I have obtained the QNX RTP CD-ROM and installed it on a PC. This appears
to come with the GNU toolchain. The question is, will it be easy to
migrate the code from Watcom (i.e. does Watcom have any nonstandard
extensions that might have been used, or are there library differences
that could affect anything)? And when built on the QNX RTP system, will
the resulting binaries work on QNX 4.25 (and what about networking)?
I notice that the QNX RTP system seems to be linking with shared libraries
whereas it looks like the old code was statically linked. I assume copying
the shared libraries to the target would be enough to get it going, or
otherwise I could configure the GNU linker to do static linking.
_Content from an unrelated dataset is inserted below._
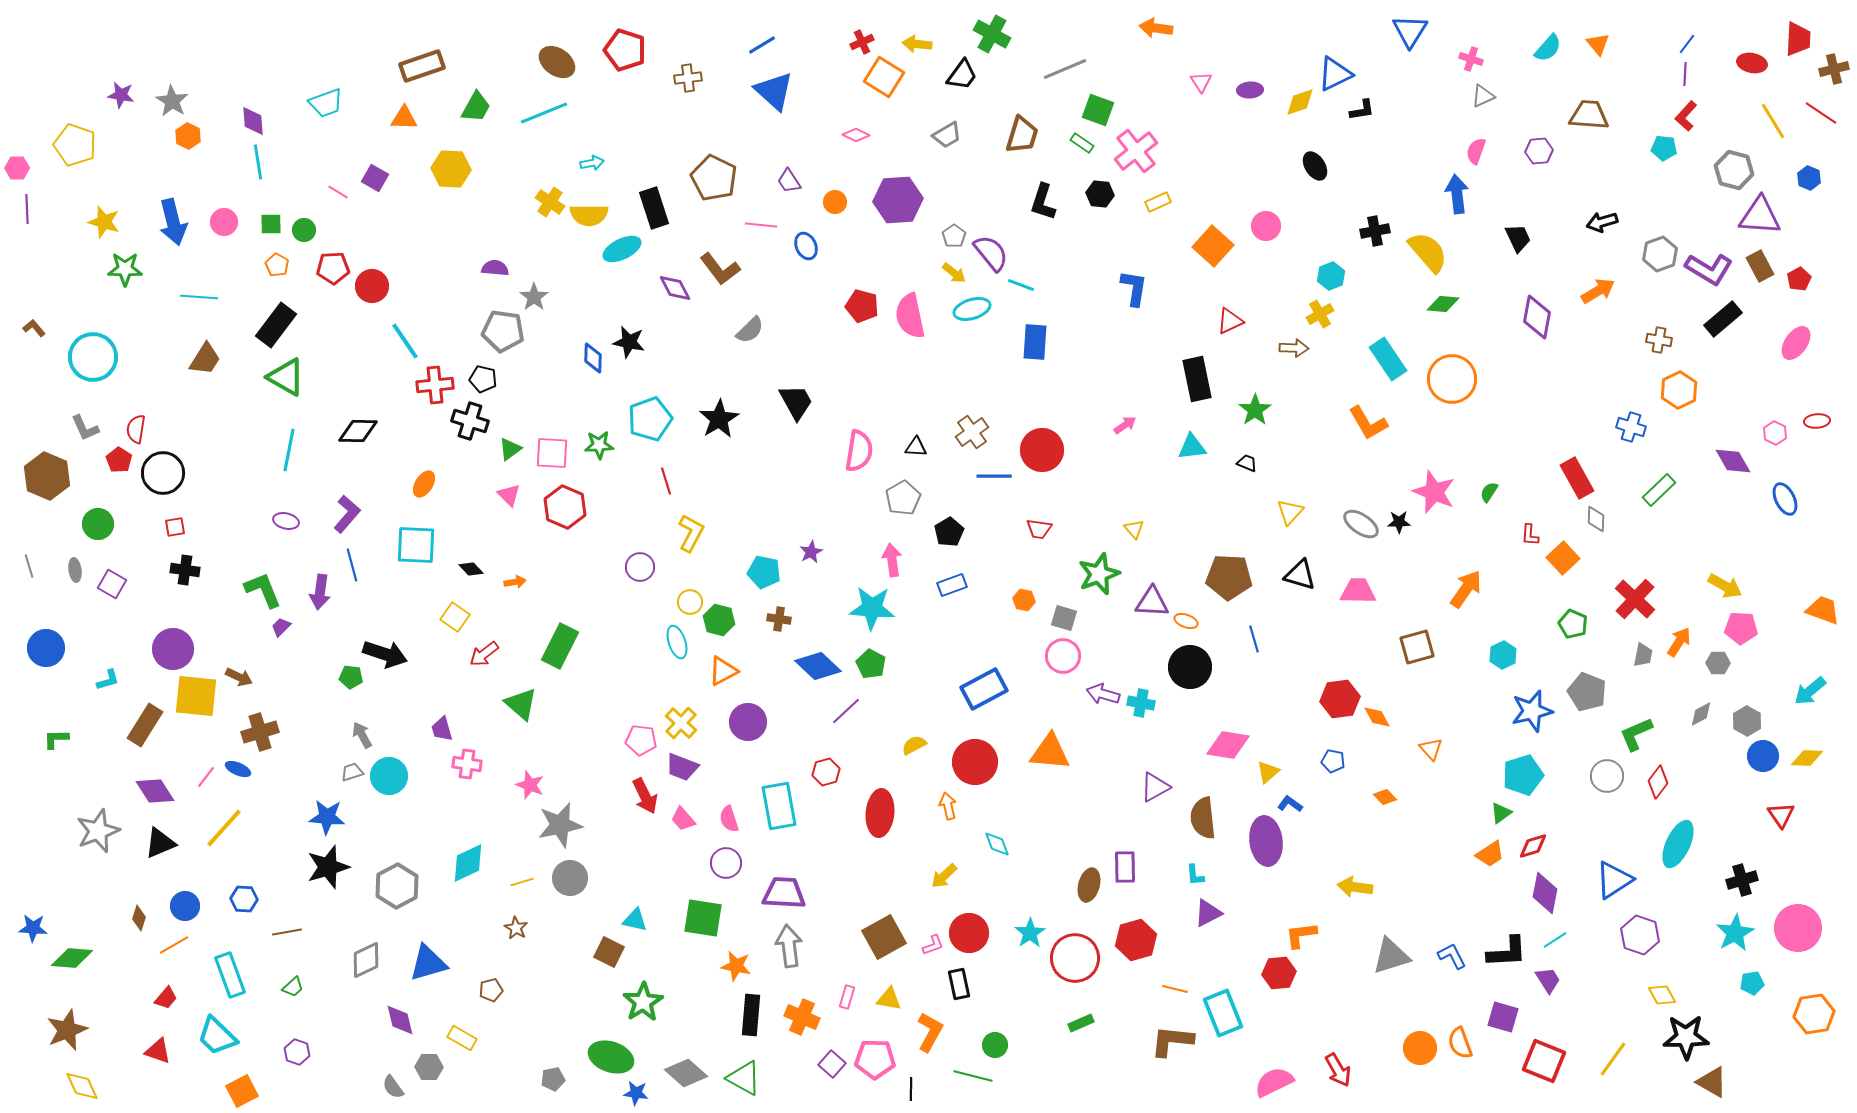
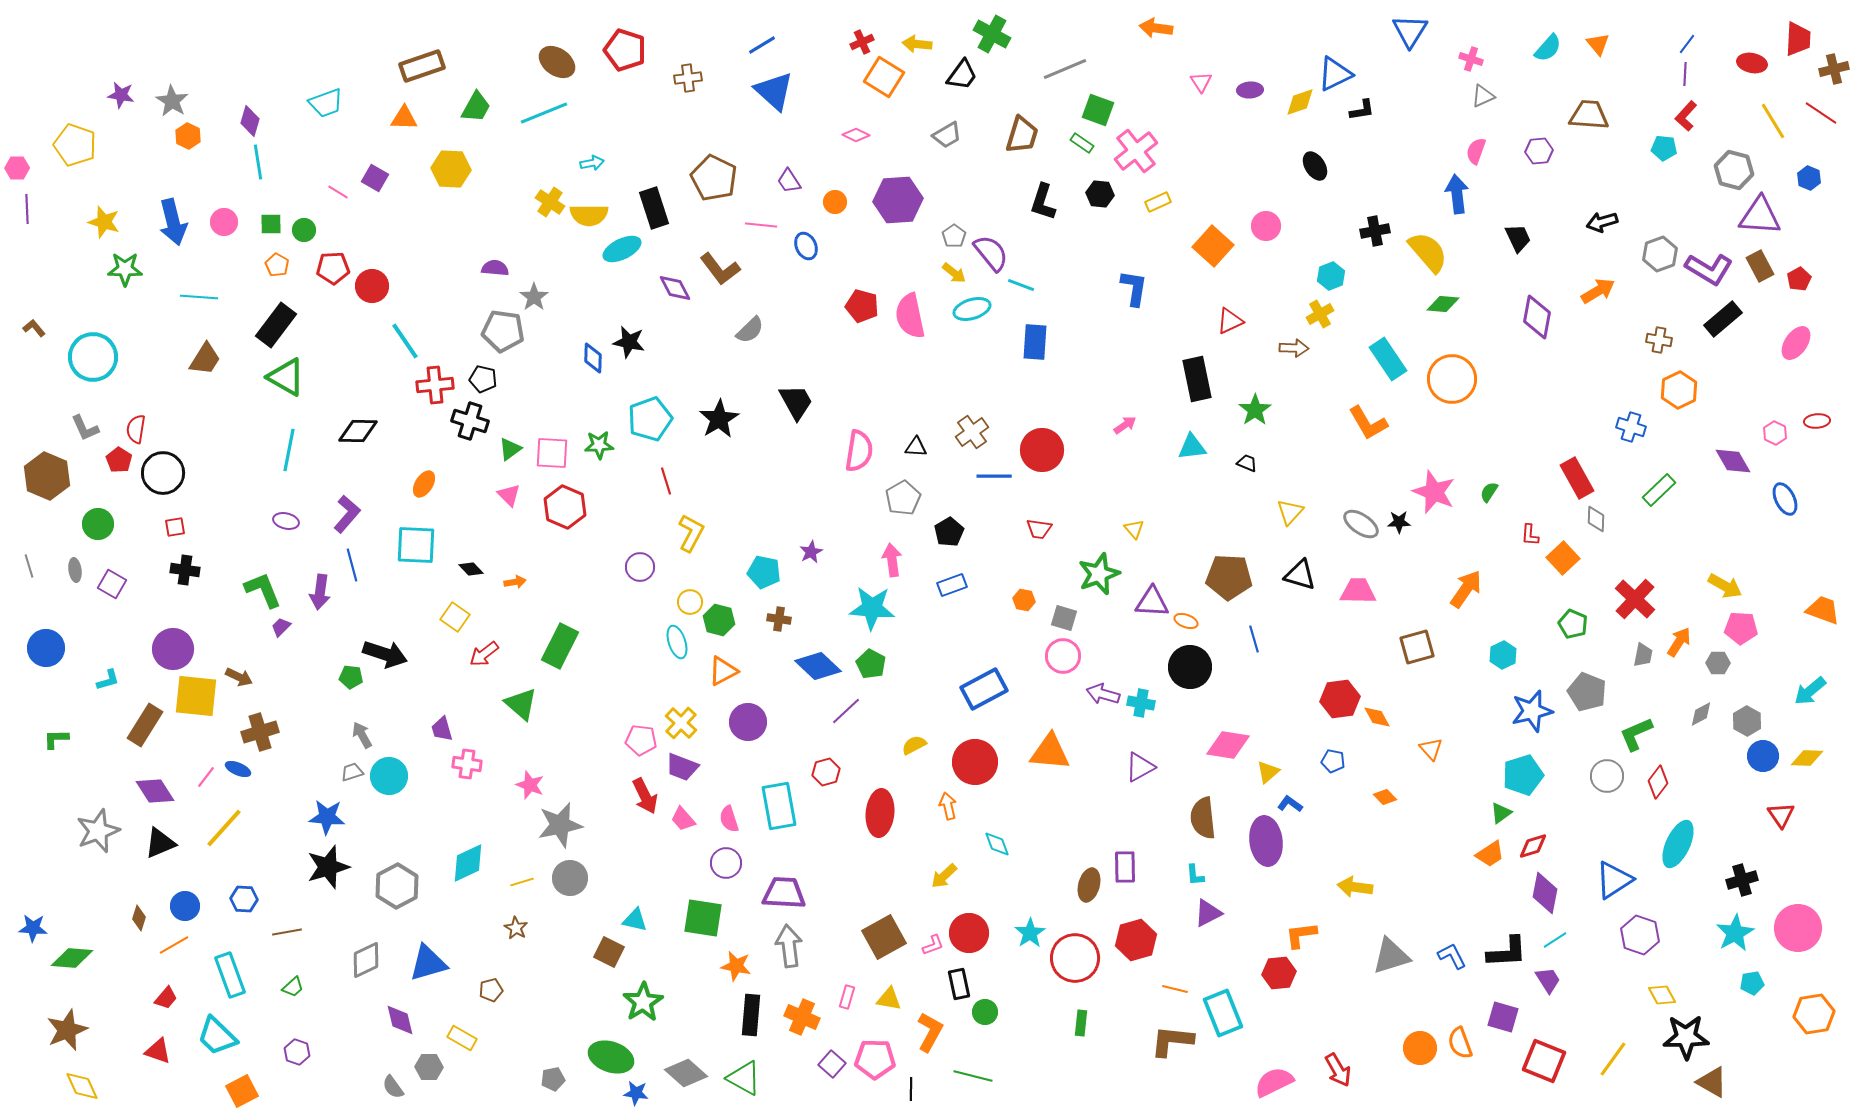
purple diamond at (253, 121): moved 3 px left; rotated 20 degrees clockwise
purple triangle at (1155, 787): moved 15 px left, 20 px up
green rectangle at (1081, 1023): rotated 60 degrees counterclockwise
green circle at (995, 1045): moved 10 px left, 33 px up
If QNX RTP is not suitable for developing QNX 4 systems, then what system
should I use and how can I get it or set it up? I understand that my
company has licenses for QNX 4, but they are sadly disorganised and nobody
seems to know what the situation is. I notice that I can retrieve updated
versions of QNX 4 and the Watcom tools from the QNX WWW site; are these
likely to work with the existing licenses that we have, or are different
versions licenses separately?
Other questions on QNX RTP:
It installed ok, but did not automatically configure support for the
network adapter in the machine. nettrap showed “io-net -drtl” and after
some experimentation I found that executing “io-net -pttcpip -drtl” would
give me the en0 interface, but trying to configure it with ifconfig
results in errors, for example:
ifconfig en0 192.168.2.93 up
ifconfig: SIOCGIFMETRIC en0: Operation not supported
ifconfig: SIOCDIFADDR: Operation not supported
ifconfig: SIOCAIFADDR: Operation not supported
However if I instead run the Network Cfg tool in the Photon GUI and enter
the IP address then select “Apply”, it then works and “ifconfig en0” will
show the correct address. Trying to set the address with ifconfig still
fails, though.
I found a file buried deep in /etc somewhere which was executing io-net
and so I changed this to have the correct arguments, and that works. The
big problem is that I have to run the Network Cfg tool in the GUI each
time I boot the machine in order to set the IP address and enable the
interface.
The other problem is that the mouse (a microsoft serial type), while
working fine mostly, fails strangely when doing things such as dragging or
scrolling a window, or in fact any time when the screen is being redrawn
for any reason. Moving the mouse at such a time makes it skip around the
screen and the buttons get activated at random even though they are not
pressed. I am guessing that when the CPU is busy drawing the screen,
buffer overruns are occuring on the serial port from the mouse. Rebootnig
the system sometimes causes this problem to improve or get worse. I think
the display is using the “VESA” driver which appears to be supporting a
dumb framebuffer with completely software drawing. Perhaps this worsens
the problem.
Well there you have it - the questions of a QNX newbie. Any advice would
be much appreciated, especially as regards the network problem.